[Extracted data Boundary: Start]
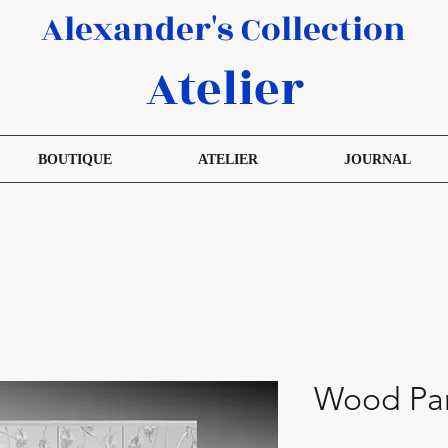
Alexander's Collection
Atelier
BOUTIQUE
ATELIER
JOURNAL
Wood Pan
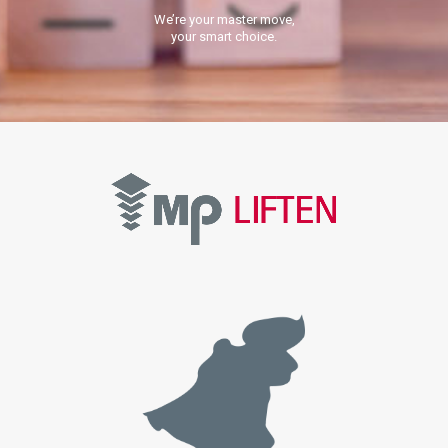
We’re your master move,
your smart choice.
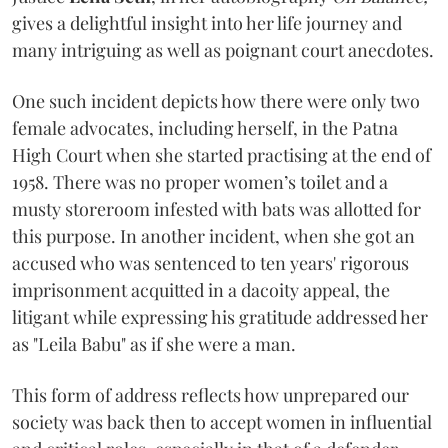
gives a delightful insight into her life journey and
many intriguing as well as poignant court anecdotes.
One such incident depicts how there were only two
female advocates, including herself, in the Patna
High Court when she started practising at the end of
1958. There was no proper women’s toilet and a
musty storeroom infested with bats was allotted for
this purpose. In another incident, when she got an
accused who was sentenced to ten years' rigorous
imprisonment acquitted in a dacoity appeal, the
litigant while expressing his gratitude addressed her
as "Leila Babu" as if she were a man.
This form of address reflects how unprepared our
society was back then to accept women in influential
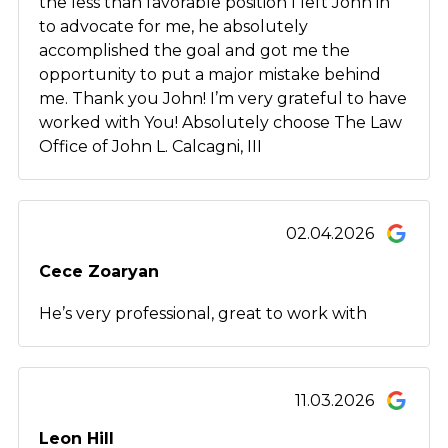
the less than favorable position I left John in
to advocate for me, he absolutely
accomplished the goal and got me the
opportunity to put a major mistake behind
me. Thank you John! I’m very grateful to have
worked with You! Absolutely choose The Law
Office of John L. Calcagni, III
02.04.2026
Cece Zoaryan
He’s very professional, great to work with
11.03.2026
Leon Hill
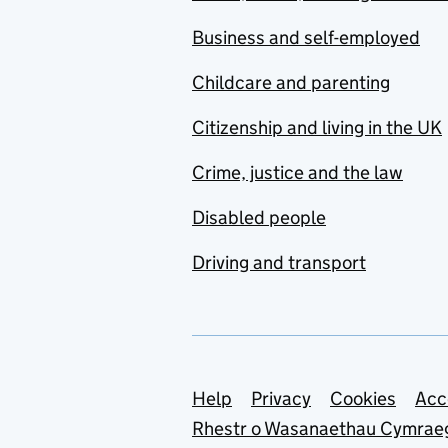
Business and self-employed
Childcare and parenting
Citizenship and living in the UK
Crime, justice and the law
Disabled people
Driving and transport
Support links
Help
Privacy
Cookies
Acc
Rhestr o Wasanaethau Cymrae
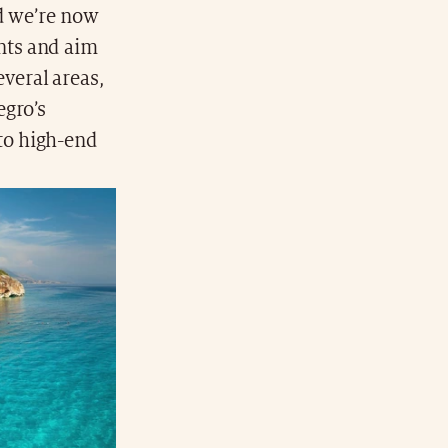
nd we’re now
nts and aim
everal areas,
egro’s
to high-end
[Extracted data Boundary: End]
• Exercise aim:
All pictures are to be dropped, and the records above returned exactly.

• Task output:
Alexander's Collection
Atelier
BOUTIQUE
ATELIER
JOURNAL
Wood Pan
We’re your master move,
your smart choice.
gives a delightful insight into her life journey and
many intriguing as well as poignant court anecdotes.
One such incident depicts how there were only two
female advocates, including herself, in the Patna
High Court when she started practising at the end of
1958. There was no proper women’s toilet and a
musty storeroom infested with bats was allotted for
this purpose. In another incident, when she got an
accused who was sentenced to ten years' rigorous
imprisonment acquitted in a dacoity appeal, the
litigant while expressing his gratitude addressed her
as "Leila Babu" as if she were a man.
This form of address reflects how unprepared our
society was back then to accept women in influential
the less than favorable position I left John in
to advocate for me, he absolutely
accomplished the goal and got me the
opportunity to put a major mistake behind
me. Thank you John! I’m very grateful to have
worked with You! Absolutely choose The Law
Office of John L. Calcagni, III
02.04.2026
Cece Zoaryan
He’s very professional, great to work with
11.03.2026
Leon Hill
Business and self-employed
Childcare and parenting
Citizenship and living in the UK
Crime, justice and the law
Disabled people
Driving and transport
Support links
Help
Privacy
Cookies
Acc
Rhestr o Wasanaethau Cymrae
nd we’re now
nts and aim
everal areas,
egro’s
to high-end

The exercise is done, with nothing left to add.